Laguna XS.2 (free) is a lightweight Poolside language model accessible via LLM.API, intended for general-purpose text generation and experimentation at no charge.
-
What modalities does Laguna XS.2 (free) support?
Laguna XS.2 (free) supports text-only input and output, without native image, audio, or video understanding capabilities.
-
How is Laguna XS.2 (free) priced on LLM.API?
Laguna XS.2 (free) is offered with no per-token usage fees on LLM.API, subject to platform-specific free-tier and rate limits.
-
What is the context window of Laguna XS.2 (free)?
Laguna XS.2 (free) supports a 16K token context window for combined input and output on LLM.API.
-
How fast is Laguna XS.2 (free) in terms of latency and throughput?
Laguna XS.2 (free) is optimized for low-latency responses and higher throughput than larger models, though exact speeds depend on LLM.API load and client location.
-
How do I call Laguna XS.2 (free) through LLM.API?
You can call Laguna XS.2 (free) by selecting its model name in the LLM.API completion or chat endpoint and authenticating with your LLM.API key.
-
What types of tasks is Laguna XS.2 (free) best suited for?
Laguna XS.2 (free) works best for lightweight tasks like drafting text, basic coding help, quick data transformations, and prototyping chat-style assistants.
-
How does Laguna XS.2 (free) compare to larger Poolside or other premium models?

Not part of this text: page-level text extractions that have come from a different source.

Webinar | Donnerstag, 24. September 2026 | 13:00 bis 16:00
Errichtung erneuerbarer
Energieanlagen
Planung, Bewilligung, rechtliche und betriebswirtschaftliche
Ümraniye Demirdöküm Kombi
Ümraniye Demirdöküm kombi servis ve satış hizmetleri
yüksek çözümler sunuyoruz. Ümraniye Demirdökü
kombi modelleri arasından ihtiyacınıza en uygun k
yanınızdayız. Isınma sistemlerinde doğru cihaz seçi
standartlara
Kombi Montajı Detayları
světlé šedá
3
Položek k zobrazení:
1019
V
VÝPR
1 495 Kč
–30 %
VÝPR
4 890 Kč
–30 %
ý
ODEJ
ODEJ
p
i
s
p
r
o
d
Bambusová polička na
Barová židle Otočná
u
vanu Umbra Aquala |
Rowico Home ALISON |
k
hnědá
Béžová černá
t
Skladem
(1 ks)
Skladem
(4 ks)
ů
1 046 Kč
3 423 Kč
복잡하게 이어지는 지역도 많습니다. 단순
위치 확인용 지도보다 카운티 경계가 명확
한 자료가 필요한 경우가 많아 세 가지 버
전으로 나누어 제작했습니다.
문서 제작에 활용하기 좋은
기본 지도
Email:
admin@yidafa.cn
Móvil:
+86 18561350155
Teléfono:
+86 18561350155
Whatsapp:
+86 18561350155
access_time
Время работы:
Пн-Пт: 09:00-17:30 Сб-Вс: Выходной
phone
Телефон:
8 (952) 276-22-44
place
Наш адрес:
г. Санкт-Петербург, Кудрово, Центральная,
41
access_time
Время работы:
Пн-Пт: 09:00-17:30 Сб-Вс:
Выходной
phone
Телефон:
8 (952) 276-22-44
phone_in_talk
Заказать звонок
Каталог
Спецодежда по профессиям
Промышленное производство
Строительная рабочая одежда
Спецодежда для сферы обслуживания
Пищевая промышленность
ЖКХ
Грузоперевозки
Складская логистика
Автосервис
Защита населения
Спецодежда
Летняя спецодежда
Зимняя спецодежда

Laguna XS.2 (free) generally trades off some reasoning depth, coding precision, and factual accuracy for lower cost and faster responses.
-
What are the main limitations of Laguna XS.2 (free)?
Laguna XS.2 (free) can hallucinate, struggle with complex multi-step reasoning, lack up-to-date knowledge, and is not suitable for high-stakes or compliance-critical applications.
-
Does Laguna XS.2 (free) support streaming responses on LLM.API?
Yes, Laguna XS.2 (free) can be used with streaming responses if you enable streaming in your LLM.API request parameters.